In many practical contexts, we would like to segment an image but do not have the benefit of a separate background image. One technique that is often effective in this context is the watershed algorithm [Meyer92]. This algorithm converts lines in an image into "mountains" and uniform regions into "valleys" that can be used to help segment objects. The watershed algorithm first takes the gradient of the intensity image; this has the effect of forming valleys or basins (the low points) where there is no texture and of forming mountains or ranges (high ridges corresponding to edges) where there are dominant lines in the image. It then successively floods basins starting from user-specified (or algorithm-specified) points until these regions meet. Regions that merge across the marks so generated are segmented as belonging together as the image "fills up". In this way, the basins connected to the marker point become "owned" by that marker. We then segment the image into the corresponding marked regions.

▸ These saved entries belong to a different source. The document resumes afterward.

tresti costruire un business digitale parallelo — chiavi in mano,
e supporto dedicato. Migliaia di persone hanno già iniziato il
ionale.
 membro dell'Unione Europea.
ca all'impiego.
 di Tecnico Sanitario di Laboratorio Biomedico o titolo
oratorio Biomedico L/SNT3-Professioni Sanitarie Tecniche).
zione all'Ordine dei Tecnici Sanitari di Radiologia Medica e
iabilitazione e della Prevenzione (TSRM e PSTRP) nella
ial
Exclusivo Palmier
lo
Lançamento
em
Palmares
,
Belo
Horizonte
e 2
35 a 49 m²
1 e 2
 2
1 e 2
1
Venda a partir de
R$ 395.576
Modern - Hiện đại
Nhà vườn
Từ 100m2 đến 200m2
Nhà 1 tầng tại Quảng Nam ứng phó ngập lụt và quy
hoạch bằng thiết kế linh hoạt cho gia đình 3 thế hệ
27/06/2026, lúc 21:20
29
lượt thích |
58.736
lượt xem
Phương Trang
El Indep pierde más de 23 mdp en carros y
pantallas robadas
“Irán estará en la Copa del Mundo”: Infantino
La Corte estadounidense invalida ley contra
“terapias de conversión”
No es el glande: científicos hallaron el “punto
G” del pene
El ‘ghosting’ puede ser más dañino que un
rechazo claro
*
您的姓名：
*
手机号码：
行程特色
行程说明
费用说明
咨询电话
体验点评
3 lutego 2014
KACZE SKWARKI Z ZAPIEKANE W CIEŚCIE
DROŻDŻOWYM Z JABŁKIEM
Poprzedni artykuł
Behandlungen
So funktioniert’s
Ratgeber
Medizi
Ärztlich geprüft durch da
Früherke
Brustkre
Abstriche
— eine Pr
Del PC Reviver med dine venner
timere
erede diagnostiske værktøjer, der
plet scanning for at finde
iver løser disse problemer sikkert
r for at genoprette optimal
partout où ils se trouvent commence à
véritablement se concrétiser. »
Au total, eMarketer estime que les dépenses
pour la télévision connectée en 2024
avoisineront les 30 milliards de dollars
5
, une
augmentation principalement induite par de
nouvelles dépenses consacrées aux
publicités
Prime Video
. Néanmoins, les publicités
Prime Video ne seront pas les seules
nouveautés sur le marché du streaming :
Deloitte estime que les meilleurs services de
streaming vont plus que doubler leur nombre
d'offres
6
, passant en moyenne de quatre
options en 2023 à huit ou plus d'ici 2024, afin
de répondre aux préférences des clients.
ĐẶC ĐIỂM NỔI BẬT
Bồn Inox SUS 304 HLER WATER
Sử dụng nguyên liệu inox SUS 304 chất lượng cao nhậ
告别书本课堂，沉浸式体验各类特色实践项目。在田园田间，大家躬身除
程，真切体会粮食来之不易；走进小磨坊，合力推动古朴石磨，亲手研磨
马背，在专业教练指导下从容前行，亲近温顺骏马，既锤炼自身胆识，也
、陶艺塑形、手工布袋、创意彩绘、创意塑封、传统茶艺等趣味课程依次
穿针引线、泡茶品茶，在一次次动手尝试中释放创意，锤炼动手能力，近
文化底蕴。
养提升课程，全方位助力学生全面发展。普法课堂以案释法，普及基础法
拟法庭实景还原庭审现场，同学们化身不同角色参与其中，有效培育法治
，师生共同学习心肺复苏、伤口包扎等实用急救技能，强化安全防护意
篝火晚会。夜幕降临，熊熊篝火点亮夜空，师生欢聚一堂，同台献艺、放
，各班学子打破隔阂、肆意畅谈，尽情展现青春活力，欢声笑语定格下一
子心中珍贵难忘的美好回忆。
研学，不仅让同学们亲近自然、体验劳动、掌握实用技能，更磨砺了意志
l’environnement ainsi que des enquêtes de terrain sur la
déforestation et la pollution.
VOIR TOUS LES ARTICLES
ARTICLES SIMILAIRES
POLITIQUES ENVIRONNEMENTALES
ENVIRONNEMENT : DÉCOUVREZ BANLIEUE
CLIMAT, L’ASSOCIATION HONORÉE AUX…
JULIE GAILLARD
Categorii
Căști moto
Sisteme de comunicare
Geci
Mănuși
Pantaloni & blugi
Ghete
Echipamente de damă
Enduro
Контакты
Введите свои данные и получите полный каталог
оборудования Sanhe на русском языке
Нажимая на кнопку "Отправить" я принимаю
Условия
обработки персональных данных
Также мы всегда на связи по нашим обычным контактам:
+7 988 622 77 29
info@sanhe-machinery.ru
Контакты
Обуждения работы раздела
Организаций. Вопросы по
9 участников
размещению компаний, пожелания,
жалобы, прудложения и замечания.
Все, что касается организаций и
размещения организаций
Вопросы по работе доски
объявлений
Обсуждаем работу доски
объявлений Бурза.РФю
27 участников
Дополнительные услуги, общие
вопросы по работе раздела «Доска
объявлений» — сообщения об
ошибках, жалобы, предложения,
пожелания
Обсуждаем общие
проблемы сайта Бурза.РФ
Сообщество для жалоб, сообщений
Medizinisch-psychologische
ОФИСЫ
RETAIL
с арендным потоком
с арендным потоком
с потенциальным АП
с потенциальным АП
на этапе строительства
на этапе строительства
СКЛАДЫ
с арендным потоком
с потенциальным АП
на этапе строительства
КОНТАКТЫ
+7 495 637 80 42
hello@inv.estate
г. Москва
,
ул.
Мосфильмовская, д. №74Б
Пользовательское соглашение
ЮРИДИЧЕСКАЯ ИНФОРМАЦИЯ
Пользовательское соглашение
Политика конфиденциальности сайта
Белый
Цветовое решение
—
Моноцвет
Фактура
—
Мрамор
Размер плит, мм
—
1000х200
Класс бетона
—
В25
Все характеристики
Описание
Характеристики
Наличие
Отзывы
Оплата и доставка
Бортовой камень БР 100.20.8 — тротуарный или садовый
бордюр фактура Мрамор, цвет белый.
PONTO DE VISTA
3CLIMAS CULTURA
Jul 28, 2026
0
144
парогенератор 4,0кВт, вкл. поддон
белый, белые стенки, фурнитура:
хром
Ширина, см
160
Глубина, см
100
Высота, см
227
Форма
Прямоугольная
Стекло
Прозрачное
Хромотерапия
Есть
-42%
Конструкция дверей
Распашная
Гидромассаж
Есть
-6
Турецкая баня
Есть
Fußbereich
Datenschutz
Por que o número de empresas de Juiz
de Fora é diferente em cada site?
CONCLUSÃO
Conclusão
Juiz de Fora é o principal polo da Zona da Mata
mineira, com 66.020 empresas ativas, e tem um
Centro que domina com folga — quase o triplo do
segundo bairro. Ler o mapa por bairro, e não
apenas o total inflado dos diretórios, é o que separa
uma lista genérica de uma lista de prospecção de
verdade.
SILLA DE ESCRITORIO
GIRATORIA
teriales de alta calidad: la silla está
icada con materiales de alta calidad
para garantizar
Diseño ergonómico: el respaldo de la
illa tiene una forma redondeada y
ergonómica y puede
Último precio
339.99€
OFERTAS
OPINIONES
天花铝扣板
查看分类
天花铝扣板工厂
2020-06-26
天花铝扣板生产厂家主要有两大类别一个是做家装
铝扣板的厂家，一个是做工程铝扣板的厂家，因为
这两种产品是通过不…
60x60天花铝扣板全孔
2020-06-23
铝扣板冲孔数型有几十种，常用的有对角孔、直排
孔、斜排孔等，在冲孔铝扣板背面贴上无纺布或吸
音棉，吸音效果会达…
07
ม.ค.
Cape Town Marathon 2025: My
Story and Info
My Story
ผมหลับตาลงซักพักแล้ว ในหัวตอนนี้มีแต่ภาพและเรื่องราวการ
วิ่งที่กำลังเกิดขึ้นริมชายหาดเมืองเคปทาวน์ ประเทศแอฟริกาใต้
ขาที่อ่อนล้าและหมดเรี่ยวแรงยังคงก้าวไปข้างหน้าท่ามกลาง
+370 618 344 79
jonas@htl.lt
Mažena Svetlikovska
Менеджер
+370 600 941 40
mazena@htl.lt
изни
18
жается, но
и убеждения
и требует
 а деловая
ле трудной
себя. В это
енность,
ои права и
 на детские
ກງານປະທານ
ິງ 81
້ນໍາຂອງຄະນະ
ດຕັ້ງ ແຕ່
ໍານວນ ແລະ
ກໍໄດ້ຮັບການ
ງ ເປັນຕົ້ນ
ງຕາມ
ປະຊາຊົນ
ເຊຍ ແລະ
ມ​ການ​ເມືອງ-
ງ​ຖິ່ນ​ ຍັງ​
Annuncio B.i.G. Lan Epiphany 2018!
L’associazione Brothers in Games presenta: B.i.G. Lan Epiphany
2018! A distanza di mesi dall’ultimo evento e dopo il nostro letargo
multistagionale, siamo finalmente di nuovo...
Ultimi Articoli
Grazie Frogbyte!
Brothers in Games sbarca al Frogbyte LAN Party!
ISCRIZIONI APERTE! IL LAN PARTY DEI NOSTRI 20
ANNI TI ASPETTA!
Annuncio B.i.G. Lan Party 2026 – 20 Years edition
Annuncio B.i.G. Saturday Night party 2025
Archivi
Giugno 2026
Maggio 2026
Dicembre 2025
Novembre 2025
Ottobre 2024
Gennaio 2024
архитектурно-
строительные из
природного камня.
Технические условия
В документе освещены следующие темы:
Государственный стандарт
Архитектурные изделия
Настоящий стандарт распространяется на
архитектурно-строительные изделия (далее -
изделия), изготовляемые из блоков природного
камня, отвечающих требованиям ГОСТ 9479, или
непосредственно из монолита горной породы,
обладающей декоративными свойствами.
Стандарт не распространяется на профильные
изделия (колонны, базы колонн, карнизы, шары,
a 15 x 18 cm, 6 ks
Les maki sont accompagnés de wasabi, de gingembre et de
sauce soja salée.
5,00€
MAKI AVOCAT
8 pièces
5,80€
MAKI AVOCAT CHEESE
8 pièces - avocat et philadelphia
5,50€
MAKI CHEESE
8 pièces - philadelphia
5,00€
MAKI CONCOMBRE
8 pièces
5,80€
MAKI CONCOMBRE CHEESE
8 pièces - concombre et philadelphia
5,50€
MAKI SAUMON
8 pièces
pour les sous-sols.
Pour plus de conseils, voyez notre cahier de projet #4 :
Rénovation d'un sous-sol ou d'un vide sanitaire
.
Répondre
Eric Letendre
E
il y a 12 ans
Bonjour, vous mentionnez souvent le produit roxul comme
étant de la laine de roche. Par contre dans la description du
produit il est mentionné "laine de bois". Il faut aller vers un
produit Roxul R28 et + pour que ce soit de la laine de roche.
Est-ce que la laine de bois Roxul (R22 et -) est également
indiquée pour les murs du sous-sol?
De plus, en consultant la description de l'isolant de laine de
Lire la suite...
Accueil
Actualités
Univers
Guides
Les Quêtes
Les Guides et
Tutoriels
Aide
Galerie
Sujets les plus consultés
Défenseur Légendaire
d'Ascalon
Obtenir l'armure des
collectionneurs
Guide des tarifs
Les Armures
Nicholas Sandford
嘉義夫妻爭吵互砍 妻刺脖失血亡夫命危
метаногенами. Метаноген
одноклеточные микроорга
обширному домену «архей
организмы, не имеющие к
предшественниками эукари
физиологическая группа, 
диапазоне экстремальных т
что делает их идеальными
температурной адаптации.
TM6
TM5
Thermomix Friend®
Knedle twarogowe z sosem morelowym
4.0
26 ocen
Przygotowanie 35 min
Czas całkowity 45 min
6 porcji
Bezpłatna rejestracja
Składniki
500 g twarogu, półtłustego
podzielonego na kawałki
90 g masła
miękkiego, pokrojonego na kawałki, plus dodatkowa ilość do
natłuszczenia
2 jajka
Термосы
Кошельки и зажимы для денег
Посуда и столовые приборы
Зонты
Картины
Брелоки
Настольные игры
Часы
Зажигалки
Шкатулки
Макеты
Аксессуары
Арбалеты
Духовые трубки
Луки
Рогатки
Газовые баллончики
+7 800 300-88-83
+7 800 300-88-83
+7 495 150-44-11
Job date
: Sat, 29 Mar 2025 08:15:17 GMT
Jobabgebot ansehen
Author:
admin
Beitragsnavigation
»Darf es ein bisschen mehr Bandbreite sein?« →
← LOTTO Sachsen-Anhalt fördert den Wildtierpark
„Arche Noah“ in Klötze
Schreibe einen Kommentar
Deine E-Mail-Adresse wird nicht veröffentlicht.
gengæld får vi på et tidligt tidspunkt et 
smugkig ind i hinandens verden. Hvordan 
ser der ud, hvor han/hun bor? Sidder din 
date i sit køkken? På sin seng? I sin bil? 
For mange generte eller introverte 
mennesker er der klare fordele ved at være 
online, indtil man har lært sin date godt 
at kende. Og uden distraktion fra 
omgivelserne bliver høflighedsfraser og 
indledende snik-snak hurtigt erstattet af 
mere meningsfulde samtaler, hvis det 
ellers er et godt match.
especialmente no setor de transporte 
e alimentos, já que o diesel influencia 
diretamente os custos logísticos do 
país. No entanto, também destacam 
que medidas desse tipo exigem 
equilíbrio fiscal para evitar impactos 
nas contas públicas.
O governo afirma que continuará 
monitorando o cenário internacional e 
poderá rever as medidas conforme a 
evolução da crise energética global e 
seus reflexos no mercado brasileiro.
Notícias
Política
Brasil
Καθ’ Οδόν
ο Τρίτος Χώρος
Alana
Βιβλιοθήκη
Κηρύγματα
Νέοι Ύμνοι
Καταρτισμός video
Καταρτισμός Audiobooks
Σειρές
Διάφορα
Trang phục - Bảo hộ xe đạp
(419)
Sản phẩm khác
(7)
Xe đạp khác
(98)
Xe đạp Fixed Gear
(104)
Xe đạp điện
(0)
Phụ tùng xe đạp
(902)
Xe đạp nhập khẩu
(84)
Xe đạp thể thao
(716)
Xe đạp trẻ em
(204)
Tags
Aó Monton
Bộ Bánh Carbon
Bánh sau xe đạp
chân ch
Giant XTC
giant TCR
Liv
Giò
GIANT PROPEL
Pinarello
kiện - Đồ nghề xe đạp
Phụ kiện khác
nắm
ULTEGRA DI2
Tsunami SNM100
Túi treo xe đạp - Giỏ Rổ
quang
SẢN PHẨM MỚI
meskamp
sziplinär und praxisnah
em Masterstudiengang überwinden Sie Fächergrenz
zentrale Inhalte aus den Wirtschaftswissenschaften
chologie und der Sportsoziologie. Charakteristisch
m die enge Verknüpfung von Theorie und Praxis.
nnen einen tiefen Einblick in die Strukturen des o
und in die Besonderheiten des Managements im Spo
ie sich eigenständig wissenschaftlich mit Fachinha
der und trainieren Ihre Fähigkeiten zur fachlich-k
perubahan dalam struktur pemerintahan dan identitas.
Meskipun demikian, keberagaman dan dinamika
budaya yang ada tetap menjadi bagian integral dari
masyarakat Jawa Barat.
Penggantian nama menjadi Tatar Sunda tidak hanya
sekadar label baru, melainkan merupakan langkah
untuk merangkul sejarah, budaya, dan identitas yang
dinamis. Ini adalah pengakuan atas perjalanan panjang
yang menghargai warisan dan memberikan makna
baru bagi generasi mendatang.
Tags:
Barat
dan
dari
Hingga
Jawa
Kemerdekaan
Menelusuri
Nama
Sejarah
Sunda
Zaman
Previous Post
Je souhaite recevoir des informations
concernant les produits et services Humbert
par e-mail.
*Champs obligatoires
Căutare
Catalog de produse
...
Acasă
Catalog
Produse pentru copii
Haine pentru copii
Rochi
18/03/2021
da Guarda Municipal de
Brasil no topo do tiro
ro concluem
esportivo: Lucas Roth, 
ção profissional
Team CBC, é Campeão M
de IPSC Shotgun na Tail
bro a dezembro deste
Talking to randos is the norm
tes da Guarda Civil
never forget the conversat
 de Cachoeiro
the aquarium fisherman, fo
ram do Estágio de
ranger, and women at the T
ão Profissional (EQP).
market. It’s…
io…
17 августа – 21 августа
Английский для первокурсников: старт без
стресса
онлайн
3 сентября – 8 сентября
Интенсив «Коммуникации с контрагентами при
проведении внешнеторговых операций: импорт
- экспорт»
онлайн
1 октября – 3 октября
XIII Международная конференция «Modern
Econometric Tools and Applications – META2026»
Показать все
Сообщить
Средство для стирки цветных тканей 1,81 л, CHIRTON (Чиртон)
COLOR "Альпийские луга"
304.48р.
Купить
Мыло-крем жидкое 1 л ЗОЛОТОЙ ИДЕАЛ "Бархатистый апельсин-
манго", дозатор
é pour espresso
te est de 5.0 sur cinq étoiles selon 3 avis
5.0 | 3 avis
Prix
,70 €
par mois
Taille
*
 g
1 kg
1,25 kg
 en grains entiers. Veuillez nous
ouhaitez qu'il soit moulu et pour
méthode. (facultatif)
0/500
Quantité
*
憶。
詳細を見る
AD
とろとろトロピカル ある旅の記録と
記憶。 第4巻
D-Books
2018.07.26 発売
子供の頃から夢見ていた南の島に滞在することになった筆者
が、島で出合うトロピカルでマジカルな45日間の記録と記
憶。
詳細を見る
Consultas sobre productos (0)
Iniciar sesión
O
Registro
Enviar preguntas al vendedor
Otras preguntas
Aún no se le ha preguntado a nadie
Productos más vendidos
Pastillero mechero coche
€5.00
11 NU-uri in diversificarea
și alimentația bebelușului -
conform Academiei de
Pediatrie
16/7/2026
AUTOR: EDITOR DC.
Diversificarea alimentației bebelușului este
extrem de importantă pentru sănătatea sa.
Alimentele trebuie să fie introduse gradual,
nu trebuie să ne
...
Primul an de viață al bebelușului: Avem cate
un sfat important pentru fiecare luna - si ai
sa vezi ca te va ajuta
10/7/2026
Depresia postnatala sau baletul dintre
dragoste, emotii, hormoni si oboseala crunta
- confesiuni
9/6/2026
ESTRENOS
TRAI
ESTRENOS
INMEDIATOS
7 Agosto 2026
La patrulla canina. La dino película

More specifically, the watershed algorithm allows a user (or another algorithm!) to mark parts of an object or background that are known to be part of the object or background. The user or algorithm can draw a simple line that effectively tells the watershed algorithm to "group points like these together". The watershed algorithm then segments the image by allowing marked regions to "own" the edge-defined valleys in the gradient image that are connected with the segments. Figure 9-8 clarifies this process.
The function specification of the watershed segmentation algorithm is:
void cvWatershed( const CvArr* image, CvArr* markers );
Figure 9-7. With the averaging method (top row), the connected-components cleanup knocks out the fingers (upper right); the codebook method (bottom row) does much better at segmentation and creates a clean connected-component mask (lower right)
Figure 9-8. Watershed algorithm: after a user has marked objects that belong together (left panel), the algorithm then merges the marked area into segments (right panel)
Here, image
is an 8-bit color (three-channel) image
and markers
is a single-channel integer (IPL_DEPTH_32S
) image of the same (x, y)
dimensions; the value of markers
is 0
except where the user (or an algorithm) has indicated by using positive numbers that some regions belong
together. For example, in the left panel of Figure 9-8, the orange might have been marked
with a "1", the lemon with a "2", the lime with "3", the upper background with "4" and so
on. This produces the segmentation you see in the same figure on the right.